The generation of the flood was condemned because of hamas, violent robbery and crime that destroyed society and was purely evil. There was no Bible, no prophecy then – how were the people supposed to know that hamas was wrong, that they deserved to be destroyed?
The answer is that they should have known! Human beings are meant to be able to tell the difference between right and wrong; and moral blindness is not a defense.
And here I think is why the freedom marchers story is so relevant for us.
The Bible can be read in all sorts of ways. It can be read in a way that is contrary to its meaning, contrary to morality. But heroic deeds, people who live values, live moral lives help us see the difference between right and wrong.
What is important about Michael Shwerner and Andrew Goodman is not that they were motivated by, influenced by Jewish values - what is important about them is that they have helped shape Jewish values. They showed us more clearly, at great cost, what it is that God wants from us.
As we know the worst sin that a Jew can commit is a hilul Hashem, a desecration of God’s name. The best we can aspire to is to be a kidush Hashem, to sanctify God’s name by righteous deeds.
In the words of the rabbis, a hilul Hashem is something that causes people to say: what a terrible person, how shameful for his parents and teachers who taught him Torah. And a kidush Hashem is when people will say: what a wonderful person – how happy are his parents and teachers who taught him Torah.
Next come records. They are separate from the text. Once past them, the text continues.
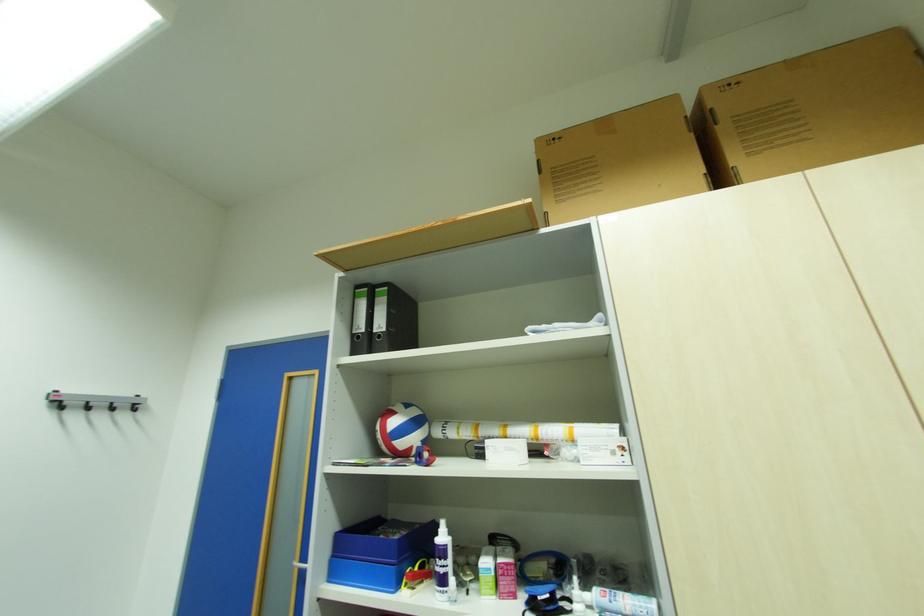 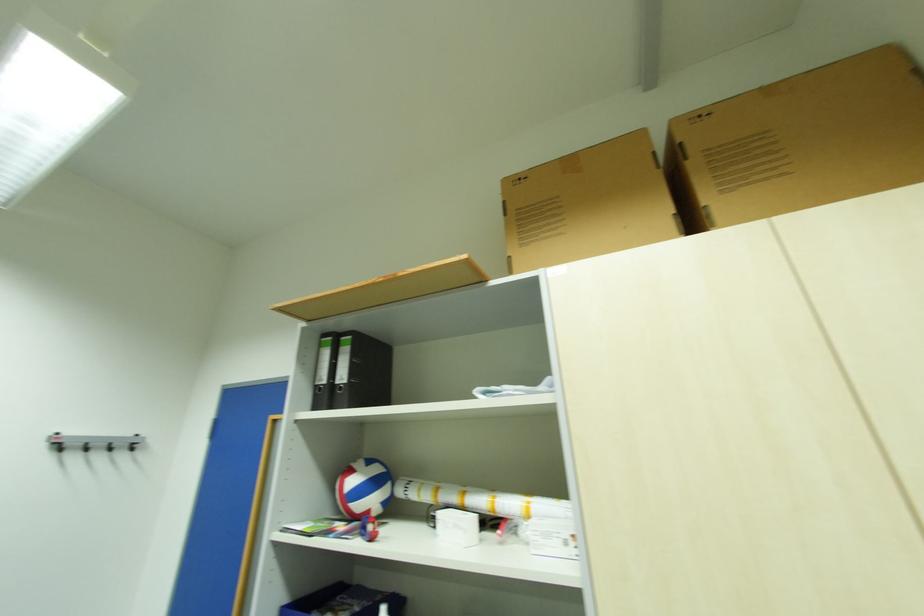 Question: The first image is from the beginning of the video and the second image is from the end. How did the camera likely rotate when shooting the video?

Choices:
 (A) Left
 (B) Right
 (C) Up
 (D) Down

Answer: (A) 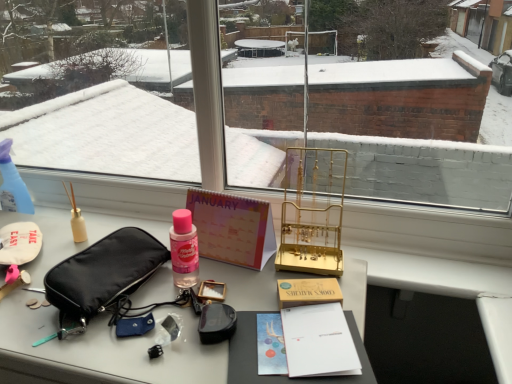 Find the location of a particular element. The image size is (512, 384). vacant space that is to the left of gold metallic jewelry stand at center is located at coordinates (237, 277). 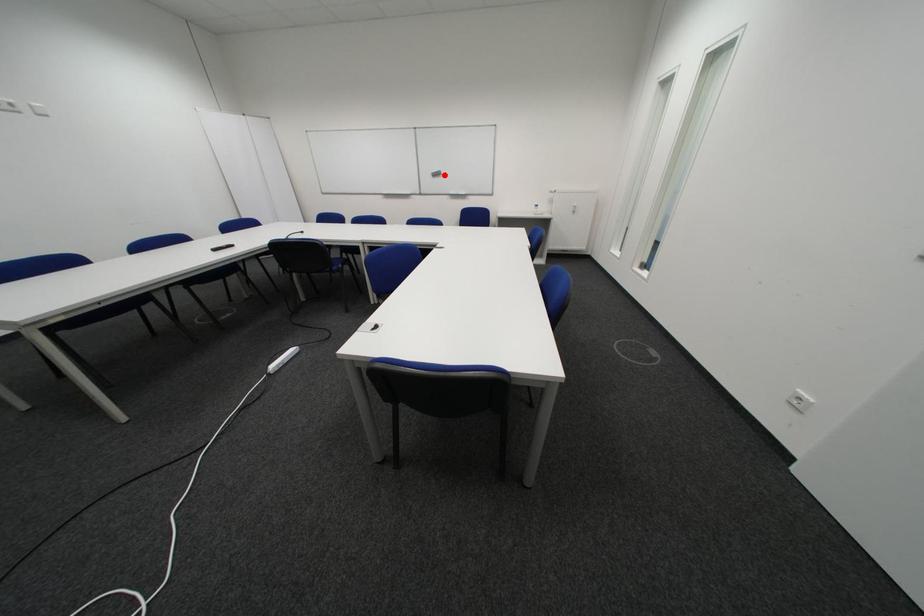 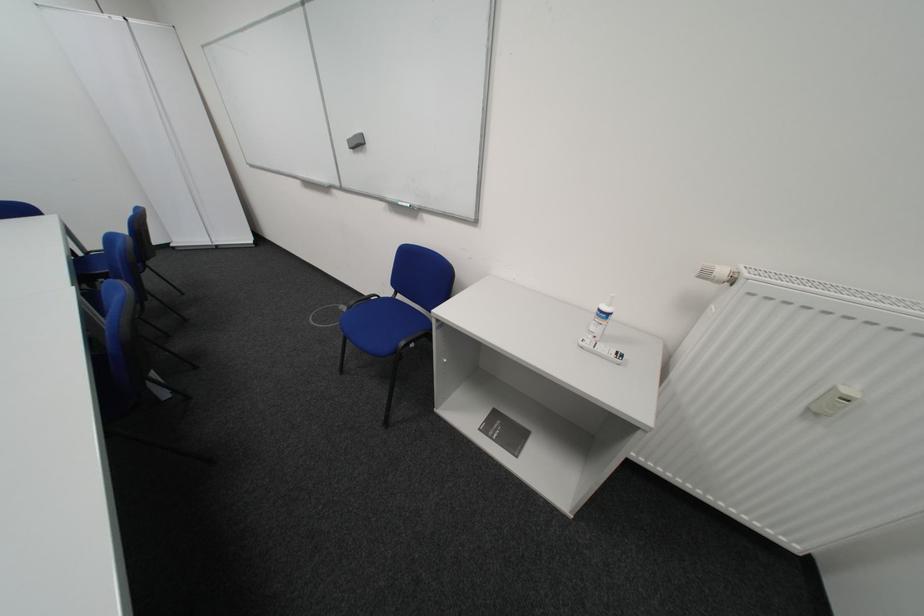 Where in the second image is the point corresponding to the highlighted location from the first image?

(361, 143) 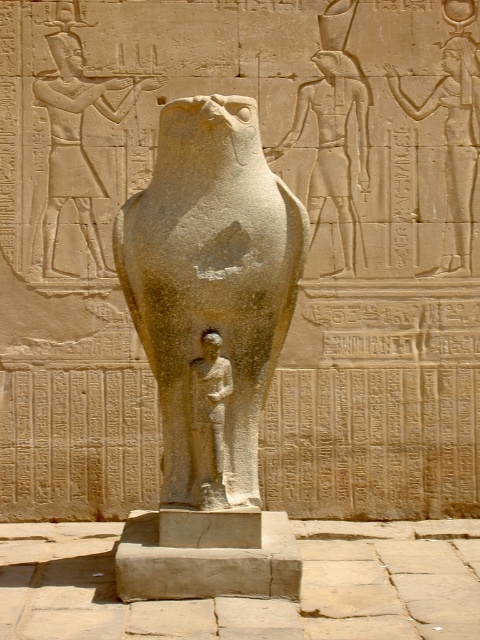 Question: Is gray stone statue at center smaller than sandstone relief figure at upper left?

Choices:
 (A) yes
 (B) no

Answer: (A)

Question: Based on their relative distances, which object is nearer to the gray stone falcon at center?

Choices:
 (A) sandstone relief figure at upper left
 (B) gray stone statue at center

Answer: (A)

Question: Which object is positioned closest to the gray stone statue at center?

Choices:
 (A) sandstone relief figure at upper left
 (B) gray stone falcon at center

Answer: (A)

Question: Can you confirm if gray stone falcon at center is wider than gray stone statue at center?

Choices:
 (A) yes
 (B) no

Answer: (A)

Question: Considering the real-world distances, which object is farthest from the gray stone statue at center?

Choices:
 (A) gray stone falcon at center
 (B) sandstone relief figure at upper left

Answer: (A)

Question: Is gray stone statue at center further to the viewer compared to sandstone relief figure at upper left?

Choices:
 (A) no
 (B) yes

Answer: (B)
And the freedom riders were a kidush Hashem. Because even if their parents did not teach them Torah, they showed the possibility of morality. Where before there was segregation, slavery, hatred, passivity – now – there is morality, solidarity, the image of God. Thanks to these men, goodness, morality, heroism, is an option, the power of good has been strengthened.
In a world of such immorality, of such evil, as we see all over the planet, the way we ultimately spread Godliness is not through learning but living, by demonstrating the possibility of good – there is no more compelling lesson than a lesson of a life lived properly,
I started my research hoping to discover that Michael Schwerner and Andrew Goodman were students of Judaism. I discovered that they were something far more important – they were teachers of Judaism.